◆ Your objective
Go over the records and count each line that has the string "Videos". Give the number and nothing else.

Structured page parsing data
------------------------------

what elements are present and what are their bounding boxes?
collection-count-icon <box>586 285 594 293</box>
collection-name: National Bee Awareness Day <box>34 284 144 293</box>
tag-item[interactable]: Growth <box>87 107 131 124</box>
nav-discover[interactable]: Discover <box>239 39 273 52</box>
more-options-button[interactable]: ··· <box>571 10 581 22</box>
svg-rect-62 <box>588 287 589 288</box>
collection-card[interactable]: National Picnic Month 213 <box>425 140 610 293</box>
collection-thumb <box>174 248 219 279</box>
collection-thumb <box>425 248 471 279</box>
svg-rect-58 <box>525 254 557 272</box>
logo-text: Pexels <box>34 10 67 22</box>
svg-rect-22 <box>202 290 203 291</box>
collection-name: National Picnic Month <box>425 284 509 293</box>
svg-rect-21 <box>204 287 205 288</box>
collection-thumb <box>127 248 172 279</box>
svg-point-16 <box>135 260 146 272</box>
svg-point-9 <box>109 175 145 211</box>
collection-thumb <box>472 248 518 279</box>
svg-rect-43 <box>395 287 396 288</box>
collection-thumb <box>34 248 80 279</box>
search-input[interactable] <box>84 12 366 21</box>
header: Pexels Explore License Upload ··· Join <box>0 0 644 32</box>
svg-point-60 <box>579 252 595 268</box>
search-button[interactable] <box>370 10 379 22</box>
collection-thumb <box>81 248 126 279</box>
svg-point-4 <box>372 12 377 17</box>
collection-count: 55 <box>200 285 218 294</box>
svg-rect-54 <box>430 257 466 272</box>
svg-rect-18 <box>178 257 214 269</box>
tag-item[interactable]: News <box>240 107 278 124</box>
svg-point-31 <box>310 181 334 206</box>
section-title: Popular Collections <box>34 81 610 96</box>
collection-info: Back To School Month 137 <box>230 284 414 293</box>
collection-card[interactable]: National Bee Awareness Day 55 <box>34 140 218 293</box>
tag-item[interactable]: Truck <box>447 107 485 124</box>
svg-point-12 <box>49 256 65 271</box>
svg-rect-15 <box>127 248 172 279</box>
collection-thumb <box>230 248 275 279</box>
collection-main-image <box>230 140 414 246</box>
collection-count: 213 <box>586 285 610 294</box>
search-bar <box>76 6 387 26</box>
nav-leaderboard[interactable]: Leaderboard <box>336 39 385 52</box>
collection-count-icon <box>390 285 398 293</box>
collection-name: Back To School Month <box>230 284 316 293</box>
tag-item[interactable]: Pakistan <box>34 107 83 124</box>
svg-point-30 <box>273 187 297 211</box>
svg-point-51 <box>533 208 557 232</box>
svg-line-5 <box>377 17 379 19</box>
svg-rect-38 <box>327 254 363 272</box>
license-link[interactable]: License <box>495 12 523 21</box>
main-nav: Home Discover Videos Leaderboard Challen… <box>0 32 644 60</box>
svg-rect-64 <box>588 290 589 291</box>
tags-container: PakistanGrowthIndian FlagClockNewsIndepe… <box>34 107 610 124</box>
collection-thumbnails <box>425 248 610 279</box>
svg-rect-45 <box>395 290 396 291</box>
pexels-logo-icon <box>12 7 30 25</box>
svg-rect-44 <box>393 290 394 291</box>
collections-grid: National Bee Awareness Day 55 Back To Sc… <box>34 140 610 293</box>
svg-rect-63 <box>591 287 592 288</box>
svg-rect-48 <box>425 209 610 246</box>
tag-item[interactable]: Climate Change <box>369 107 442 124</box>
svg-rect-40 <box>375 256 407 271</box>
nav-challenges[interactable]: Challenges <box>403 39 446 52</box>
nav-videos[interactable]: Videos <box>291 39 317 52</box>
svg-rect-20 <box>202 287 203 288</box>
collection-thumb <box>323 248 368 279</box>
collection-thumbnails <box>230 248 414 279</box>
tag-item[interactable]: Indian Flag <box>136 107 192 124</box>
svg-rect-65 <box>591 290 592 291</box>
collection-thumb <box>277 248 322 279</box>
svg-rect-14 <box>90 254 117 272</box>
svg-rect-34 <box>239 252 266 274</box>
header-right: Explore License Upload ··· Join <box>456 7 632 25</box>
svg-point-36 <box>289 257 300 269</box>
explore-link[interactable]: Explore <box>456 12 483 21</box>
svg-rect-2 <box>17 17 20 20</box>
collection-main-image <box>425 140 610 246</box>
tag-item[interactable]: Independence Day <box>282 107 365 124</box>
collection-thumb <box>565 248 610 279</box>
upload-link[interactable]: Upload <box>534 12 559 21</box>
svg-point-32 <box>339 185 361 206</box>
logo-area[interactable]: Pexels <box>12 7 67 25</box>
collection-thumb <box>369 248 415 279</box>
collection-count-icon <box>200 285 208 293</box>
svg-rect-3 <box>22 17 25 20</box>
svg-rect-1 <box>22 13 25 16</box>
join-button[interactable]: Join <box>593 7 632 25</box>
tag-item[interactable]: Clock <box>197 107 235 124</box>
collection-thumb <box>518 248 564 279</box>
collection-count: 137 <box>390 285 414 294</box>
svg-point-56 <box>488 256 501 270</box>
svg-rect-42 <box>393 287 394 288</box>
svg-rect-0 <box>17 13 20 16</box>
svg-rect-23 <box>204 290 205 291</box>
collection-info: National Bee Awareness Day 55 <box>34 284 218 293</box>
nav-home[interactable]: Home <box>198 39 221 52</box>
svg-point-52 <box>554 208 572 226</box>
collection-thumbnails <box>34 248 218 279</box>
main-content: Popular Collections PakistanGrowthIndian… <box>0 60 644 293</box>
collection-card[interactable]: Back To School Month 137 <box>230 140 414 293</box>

------------------------------

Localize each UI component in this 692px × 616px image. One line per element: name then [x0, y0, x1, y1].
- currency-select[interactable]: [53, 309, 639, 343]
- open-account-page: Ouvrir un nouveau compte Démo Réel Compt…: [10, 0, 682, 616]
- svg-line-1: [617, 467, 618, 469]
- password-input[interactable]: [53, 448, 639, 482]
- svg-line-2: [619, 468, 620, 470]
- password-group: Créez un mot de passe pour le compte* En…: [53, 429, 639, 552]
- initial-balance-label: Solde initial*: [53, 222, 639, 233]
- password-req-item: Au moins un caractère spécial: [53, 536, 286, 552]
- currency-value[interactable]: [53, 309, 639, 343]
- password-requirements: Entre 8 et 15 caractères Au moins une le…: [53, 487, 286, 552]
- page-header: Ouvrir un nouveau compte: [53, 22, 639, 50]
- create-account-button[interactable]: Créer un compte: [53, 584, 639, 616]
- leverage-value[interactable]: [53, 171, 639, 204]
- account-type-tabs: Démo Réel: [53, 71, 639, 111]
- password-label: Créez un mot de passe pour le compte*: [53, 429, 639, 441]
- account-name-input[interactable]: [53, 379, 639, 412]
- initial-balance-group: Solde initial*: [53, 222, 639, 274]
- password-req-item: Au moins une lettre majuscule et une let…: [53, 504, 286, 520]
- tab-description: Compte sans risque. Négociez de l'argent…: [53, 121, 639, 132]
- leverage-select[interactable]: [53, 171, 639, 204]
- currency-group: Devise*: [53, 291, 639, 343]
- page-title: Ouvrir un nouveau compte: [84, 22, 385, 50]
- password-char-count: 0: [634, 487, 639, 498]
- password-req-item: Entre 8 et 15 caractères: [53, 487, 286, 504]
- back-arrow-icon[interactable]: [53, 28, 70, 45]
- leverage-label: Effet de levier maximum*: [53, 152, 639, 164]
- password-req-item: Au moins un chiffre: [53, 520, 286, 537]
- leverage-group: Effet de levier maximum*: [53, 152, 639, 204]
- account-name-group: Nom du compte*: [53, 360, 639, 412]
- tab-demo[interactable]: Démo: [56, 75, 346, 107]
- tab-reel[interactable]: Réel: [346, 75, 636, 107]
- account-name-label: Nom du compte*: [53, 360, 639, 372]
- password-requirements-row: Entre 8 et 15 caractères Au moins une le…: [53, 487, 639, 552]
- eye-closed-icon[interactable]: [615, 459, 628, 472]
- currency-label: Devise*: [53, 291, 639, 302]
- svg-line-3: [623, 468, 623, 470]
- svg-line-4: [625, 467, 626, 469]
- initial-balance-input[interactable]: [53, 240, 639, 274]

------------------------------

◆ Written answer
2